Como descobrimos as coisas!
Certa vez, minha querida tia Aldinha, perguntou-me se queria ir com ela até o Juazeiro (do Norte). Imaginem vocês, ir ao Juazeiro, na época, era uma pequena viagem, um passeio. Acordávamos cedinho, tomávamos o ônibus na esquina da rua Dr João Pessoa com a , passávamos pelas ruas da Cruz, Pau do guarda, São José, e o ônibus seguia, parando a cada minuto para pegar passageiros, que também iam para a cidade de “Meu Padrinho”.
Chegando em Juazeiro, Aldinha fez o que tinha pra fazer por lá, e se lembrou de uma grande amiga que havia se mudado há pouco tempo do Crato para aquela cidade. Era Lírida. Pois fomos à casa dela, que era uma professora querida, irmã de D. Celide. No Crato, elas moravam perto do Tabaja Hotel, e no quintal dessa casa havia um pé de cajarana, com frutas doces parecia mel...Lírida nunca se esquecia de mandar, por nós, uma cesta de frutas para minha avó e, claro, nós comíamos um bocado delas no caminho.

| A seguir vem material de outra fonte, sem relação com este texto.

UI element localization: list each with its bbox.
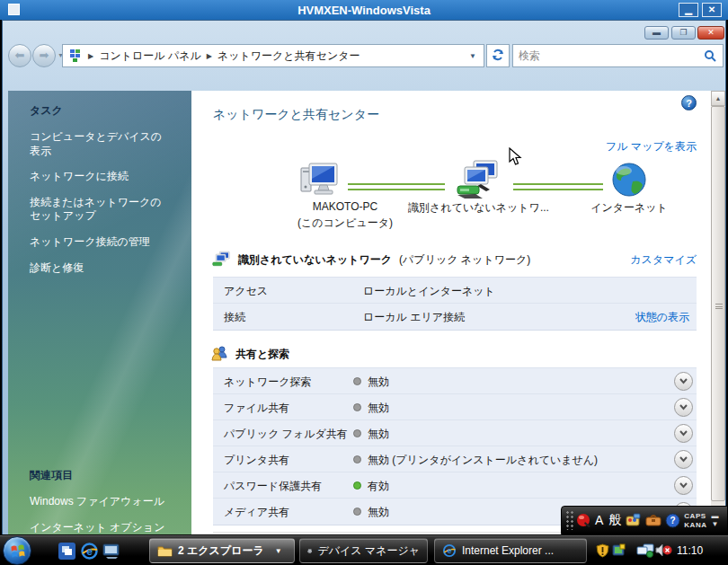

Mas, desta vez, Lírida tinha-se mudado. Chegamos à residência dela e recebemos a recepção calorosa da mãe da professora. Sentamos na sala, e Aldinha, lembro-me, já tinha feito as recomendações de praxe, para que eu ficasse "sentadinha", "comportada", sem pedir nada. Não podia, também, meter-me em conversa de adultos. Obedeci direitinho, sentei numa cadeira, em frente a uma parede que tinha um quadro fixado, medindo aproximadamente 60X40 cm. A foto emoldurada era de um homem de corpo inteiro, vestido com um uniforme verde impecavelmente engomado, com um braço levantado para o alto. Enquanto minha tia conversava, eu olhava aquela figura, achando muito bonito e imponente quela postura. Quando terminou a visita, saímos e foi quando perguntei à Aldinha: quem era aquele homem do quadro e porque ele estava daquele jeito. Ela me respondeu baixinho, e de forma estranhamente cúmplice, que ele era integralista, e o braço levantado era uma saudação em que falava “Anauê”. Essa imagem nunca mais saiu de minha cabeça, e me instigou a ler sobre o que foi o integralismo no Ceará. Soube, mais tarde, que o movimento foi muito forte no Estado, tendo inclusive contado com a participação da igreja, tendo D. Helder Câmara atuado como membro, e ocupado cargo equivalente ao de um Secretário de Educação. Apenas o Ceará levou um Integralista ao poder. Esse movimento tinha como lema Deus, Pátria e Familia.
Maria Amelia Castro
2 comentários:
Mélia, acho que o homem da sua lembrança foi reencontrado !
Sobre o Integralismo tenho poucas informações pessoais( faltou-me vivência). Os assuntos políticos , na nossa infância e adolescência eram mantidos em sigilo.
Quanto ao seu passeio com Aldinha , revi-me com a minha mãe, em tantas oportunidades. Eu chorava, quando ela não me levava. Íamos às compras.
Dona Lírida foi minha professora primária, no Instituto S.Vicente Férrer. Uma grande figura, ternamente lembrada.
Acrescento que, visitávamos no Juazeiro , eu minha mãe e Dona Hilda ( irmã do Pe. Xavier) a casa de Dona Amália Xavier.
Sobre Dona Amália gostaria de ter mais informações ... Mas como você mesma falou , só nos permitiam acompanhá-las se ficássemos literalmente invisíveis. E assim, obedecíamos.
Gosto muitíssimo da tua forma de expressão. Linguagem limpa e personal. É ótimo ler você, menina !
Um abraço carinhoso.
Esta Amélia do texto não é para mim uma só pessoa: é uma corrente da vida. São tantas Amélias em minha vida, apenas por uma, baixinha, carinhosa, nunca ninguém foi mais do Cariri do que ela. Esta primeira Amélia vingou oito filhos como terceira esposa, tinha menos idade que as enteadas e, no entanto, se tornou o centro desta família quando o coronel morreu. Amélias são assim: caladinhas, discreta como um vulcão entre uma erupção e outra. Dando mais norte à imagem:a Amélias são como um vulcão sob o qual corre os magma e pelo sua cratera os discretos vapores do coração do mundo. E por esta Amélia é bom lembrar que quase todo o clero do Crato na metade dos anos 30 e começo dos 40 era integralista. Inclusive o Câmara Cascudo onde a Socorro postou a palavra Anuê.